吾所以有大患者,為吾有身。及吾無身,吾有何患?
故貴以身為天下,若可寄天下;愛以身為天下,若可託天下。
Traduction proposée
Honneurs et humiliations troublent pareillement,
Grands soucis doivent être pris aussi au sérieux que le corps.
Que signifie : "honneurs et humiliations troublent pareillement" ?
Recevoir les faveurs est inférieur,
On les reçoit comme une surprise,
On les perd avec effroi —
Voilà pourquoi honneurs et humiliations sont également troublants.
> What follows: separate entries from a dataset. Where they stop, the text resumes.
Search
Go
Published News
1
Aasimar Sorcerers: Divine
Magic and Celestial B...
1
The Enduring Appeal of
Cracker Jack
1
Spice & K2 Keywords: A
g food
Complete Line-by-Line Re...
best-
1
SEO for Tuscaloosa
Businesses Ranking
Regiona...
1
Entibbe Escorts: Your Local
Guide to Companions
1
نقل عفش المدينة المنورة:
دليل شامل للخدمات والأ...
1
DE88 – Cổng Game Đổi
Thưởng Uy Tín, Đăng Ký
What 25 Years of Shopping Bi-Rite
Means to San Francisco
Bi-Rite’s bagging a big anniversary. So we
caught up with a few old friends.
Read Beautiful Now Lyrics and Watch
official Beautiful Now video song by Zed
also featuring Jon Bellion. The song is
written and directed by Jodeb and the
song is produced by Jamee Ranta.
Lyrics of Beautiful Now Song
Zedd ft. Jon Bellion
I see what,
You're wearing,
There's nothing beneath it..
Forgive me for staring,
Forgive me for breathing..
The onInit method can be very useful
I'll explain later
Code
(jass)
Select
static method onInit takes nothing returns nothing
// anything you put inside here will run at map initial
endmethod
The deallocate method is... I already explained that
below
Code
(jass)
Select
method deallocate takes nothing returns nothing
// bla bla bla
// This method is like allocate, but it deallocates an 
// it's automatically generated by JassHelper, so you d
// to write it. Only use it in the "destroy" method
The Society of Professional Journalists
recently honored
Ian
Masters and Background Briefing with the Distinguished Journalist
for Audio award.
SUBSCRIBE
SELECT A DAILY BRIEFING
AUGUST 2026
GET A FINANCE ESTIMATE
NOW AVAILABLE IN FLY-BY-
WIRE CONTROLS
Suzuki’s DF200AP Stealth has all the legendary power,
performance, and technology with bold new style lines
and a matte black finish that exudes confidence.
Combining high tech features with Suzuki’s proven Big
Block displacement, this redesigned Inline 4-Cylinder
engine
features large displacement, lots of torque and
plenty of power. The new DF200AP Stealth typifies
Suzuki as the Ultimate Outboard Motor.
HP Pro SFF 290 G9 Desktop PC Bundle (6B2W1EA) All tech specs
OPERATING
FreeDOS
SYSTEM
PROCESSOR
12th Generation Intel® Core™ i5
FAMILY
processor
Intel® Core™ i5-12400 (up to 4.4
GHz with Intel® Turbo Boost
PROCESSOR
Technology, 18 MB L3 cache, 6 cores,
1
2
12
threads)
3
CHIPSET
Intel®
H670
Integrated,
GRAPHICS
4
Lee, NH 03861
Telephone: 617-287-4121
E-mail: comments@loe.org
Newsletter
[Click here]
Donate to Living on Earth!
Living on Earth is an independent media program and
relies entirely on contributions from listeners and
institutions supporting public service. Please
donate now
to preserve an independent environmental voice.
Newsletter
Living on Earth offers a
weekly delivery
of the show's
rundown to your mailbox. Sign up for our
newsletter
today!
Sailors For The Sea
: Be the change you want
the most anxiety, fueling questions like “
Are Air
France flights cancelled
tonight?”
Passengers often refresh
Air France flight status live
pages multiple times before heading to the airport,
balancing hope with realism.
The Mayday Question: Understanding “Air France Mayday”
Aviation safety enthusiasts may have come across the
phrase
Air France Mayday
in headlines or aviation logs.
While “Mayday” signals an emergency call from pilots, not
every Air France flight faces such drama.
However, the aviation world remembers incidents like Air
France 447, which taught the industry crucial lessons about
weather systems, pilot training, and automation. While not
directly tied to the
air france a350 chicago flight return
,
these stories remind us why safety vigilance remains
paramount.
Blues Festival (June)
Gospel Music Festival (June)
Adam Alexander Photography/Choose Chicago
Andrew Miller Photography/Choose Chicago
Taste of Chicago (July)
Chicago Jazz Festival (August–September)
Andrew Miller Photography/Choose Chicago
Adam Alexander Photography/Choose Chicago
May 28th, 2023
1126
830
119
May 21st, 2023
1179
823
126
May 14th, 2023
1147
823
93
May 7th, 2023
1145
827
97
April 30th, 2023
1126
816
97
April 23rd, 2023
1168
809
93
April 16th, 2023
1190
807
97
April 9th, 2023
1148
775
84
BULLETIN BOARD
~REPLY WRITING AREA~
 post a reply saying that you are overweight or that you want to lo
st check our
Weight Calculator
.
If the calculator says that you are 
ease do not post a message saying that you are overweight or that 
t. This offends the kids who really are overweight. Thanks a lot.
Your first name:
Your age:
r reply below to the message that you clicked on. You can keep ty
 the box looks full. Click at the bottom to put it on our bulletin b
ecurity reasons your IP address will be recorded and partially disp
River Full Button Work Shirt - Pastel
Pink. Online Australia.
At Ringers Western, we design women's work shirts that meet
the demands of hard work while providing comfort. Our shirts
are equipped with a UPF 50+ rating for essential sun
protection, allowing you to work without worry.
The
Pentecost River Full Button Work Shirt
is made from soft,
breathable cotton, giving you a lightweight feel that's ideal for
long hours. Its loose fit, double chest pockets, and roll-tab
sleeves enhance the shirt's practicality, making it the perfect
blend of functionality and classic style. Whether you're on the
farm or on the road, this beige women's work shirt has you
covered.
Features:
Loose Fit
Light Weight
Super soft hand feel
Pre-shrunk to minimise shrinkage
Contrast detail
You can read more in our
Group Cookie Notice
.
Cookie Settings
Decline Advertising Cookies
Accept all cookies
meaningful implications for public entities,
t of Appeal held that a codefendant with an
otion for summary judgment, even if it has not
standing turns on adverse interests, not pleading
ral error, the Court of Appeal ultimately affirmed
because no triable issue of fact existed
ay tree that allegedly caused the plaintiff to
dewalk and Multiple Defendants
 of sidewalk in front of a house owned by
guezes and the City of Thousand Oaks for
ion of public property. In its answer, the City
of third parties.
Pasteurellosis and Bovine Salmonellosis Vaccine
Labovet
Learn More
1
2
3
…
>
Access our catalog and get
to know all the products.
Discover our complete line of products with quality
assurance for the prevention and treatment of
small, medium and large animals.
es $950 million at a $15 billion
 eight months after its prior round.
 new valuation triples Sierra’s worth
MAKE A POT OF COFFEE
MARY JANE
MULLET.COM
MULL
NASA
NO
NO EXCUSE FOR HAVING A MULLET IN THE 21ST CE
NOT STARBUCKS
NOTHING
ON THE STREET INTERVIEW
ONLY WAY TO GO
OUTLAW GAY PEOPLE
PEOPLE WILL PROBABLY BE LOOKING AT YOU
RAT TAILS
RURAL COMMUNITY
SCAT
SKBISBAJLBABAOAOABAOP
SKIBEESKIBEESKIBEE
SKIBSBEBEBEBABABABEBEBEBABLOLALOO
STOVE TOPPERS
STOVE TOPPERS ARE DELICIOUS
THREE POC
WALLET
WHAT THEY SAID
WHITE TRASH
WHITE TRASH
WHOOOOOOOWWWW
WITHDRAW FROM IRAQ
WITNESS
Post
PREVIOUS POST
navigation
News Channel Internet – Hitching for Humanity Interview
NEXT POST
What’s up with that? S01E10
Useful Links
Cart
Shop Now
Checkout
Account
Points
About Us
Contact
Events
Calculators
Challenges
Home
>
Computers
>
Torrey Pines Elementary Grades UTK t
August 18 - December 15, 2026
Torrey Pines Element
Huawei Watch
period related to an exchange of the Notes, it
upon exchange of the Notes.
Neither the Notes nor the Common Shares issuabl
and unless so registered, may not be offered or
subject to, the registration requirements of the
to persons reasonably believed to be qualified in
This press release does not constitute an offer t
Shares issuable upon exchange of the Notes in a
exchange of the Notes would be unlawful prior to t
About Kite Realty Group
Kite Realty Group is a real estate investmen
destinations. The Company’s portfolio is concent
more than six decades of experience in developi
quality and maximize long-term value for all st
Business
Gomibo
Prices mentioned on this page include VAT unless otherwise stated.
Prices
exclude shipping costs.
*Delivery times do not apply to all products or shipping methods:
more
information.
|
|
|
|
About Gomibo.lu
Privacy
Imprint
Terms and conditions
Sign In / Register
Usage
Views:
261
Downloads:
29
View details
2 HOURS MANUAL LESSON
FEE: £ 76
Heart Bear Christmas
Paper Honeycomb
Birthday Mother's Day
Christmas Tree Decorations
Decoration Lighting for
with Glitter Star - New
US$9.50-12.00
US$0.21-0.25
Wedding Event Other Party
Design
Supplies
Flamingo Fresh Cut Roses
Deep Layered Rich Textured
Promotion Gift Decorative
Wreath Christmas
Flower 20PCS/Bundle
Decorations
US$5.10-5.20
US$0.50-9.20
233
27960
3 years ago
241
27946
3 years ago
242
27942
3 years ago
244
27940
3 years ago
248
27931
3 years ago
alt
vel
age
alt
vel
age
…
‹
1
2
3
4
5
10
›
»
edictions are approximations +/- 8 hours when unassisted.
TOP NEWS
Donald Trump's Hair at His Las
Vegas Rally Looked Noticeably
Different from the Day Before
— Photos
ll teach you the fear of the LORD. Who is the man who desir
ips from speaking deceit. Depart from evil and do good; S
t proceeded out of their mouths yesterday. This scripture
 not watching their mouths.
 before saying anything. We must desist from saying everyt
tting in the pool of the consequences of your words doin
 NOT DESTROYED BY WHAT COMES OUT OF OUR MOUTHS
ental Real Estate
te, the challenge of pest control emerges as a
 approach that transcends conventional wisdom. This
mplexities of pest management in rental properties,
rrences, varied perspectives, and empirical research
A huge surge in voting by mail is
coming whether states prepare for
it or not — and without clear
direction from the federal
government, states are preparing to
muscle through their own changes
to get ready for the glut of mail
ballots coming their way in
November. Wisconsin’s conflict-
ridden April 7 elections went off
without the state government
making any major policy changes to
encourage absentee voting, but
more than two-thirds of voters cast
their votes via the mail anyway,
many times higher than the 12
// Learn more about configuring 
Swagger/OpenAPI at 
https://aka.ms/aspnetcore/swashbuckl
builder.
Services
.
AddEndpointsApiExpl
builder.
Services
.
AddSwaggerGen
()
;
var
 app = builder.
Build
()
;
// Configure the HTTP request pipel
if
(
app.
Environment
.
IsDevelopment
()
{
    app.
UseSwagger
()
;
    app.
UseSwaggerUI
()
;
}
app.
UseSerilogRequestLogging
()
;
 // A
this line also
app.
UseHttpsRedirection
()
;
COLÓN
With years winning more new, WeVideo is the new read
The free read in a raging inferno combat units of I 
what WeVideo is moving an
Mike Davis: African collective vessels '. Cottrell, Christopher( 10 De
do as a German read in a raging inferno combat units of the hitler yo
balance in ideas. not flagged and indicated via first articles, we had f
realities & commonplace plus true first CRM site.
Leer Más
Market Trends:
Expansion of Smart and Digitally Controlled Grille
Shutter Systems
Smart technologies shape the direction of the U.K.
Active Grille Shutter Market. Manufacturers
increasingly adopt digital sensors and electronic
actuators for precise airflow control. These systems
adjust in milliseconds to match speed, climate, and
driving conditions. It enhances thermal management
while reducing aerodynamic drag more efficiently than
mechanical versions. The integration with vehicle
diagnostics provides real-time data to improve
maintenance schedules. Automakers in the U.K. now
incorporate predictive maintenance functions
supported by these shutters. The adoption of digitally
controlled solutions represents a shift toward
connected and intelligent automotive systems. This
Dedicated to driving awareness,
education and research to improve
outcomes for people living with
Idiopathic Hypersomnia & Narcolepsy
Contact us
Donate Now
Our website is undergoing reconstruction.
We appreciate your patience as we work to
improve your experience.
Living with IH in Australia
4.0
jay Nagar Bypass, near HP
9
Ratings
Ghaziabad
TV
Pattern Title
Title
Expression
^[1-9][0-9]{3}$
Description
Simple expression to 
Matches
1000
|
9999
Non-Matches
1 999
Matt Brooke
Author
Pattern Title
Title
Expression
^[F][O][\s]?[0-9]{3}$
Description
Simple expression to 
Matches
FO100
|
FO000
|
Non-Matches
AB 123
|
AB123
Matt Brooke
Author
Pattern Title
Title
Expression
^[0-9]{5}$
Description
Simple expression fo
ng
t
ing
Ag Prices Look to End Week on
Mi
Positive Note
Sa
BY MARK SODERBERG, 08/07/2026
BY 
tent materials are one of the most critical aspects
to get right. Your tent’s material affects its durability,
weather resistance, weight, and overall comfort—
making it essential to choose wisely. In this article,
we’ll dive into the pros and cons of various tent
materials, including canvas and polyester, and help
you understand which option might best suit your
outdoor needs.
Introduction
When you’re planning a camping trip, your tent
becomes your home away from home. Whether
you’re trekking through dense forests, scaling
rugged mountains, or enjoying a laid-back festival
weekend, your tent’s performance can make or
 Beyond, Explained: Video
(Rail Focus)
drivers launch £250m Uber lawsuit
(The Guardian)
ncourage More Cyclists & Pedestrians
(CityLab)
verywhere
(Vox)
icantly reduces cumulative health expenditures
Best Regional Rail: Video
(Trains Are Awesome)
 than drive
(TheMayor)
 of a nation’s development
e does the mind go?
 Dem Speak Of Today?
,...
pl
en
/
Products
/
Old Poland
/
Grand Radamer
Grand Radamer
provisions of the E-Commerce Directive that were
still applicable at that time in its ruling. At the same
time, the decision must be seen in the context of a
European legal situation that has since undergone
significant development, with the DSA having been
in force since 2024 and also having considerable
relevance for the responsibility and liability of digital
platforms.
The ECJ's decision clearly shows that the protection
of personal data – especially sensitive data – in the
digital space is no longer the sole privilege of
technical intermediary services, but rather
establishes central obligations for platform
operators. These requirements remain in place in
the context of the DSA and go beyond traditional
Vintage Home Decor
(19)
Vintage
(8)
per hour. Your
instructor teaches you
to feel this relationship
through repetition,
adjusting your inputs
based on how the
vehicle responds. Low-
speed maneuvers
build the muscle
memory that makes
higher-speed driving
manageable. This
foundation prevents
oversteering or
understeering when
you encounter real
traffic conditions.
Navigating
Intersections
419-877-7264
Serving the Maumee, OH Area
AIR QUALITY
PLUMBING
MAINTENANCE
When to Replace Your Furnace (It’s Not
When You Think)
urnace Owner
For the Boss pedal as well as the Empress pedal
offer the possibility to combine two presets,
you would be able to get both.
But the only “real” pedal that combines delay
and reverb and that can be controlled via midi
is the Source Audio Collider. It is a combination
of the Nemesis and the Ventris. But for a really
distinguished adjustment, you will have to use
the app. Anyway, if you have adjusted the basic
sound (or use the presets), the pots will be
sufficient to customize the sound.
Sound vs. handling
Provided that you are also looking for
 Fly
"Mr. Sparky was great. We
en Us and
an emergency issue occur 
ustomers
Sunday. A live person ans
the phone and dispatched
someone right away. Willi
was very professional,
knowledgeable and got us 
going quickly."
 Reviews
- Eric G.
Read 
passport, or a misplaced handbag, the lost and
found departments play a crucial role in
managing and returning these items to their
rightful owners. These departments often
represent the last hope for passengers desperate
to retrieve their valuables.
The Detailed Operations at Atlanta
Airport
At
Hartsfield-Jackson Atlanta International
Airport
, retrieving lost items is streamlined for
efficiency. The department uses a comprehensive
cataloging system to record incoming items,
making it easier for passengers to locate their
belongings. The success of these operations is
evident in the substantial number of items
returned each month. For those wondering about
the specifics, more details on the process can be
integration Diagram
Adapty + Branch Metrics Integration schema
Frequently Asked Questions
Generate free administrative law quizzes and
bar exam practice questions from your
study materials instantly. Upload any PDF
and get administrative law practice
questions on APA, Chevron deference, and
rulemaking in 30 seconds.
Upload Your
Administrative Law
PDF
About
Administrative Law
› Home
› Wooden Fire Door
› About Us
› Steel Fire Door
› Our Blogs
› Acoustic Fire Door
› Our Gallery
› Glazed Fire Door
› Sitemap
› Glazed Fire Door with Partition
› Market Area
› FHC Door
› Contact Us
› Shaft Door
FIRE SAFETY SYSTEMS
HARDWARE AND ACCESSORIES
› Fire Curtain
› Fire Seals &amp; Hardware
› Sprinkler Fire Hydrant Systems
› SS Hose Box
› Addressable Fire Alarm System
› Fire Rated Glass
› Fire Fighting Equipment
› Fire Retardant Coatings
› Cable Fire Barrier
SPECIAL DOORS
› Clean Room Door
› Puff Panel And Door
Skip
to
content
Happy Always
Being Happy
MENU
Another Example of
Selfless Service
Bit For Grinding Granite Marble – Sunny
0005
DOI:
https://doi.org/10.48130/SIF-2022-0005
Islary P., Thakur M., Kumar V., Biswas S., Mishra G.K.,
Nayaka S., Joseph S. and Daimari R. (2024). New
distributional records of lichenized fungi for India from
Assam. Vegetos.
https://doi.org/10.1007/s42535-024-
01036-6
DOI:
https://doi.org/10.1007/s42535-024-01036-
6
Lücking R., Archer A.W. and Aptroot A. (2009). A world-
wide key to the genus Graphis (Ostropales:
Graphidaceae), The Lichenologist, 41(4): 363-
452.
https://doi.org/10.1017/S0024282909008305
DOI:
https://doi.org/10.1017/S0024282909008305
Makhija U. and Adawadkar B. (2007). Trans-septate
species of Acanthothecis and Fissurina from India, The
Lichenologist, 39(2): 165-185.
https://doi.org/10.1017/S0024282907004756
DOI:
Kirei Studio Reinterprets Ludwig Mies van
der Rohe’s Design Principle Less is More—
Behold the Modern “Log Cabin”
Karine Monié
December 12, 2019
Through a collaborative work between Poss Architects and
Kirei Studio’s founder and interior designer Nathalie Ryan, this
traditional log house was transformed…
Et que signifie : "tenir les grands maux aussi chers que son corps" ?
Si j’ai de grands maux,
C’est parce que j’ai un corps.
Si je n’avais pas de corps, de quoi souffrirais-je ?
C’est pourquoi :
Qui considère son corps comme le monde peut recevoir le monde,
Qui aime son corps comme le monde peut se voir confier le monde.
Commentaire
Ce chapitre explore un thème essentiel : notre rapport au corps, à l’ego, à la reconnaissance sociale.
Lǎozǐ commence par une déclaration puissante : être honoré ou humilié provoque le même trouble intérieur. Pourquoi ? Parce que dans les deux cas, on dépend du regard de l’autre.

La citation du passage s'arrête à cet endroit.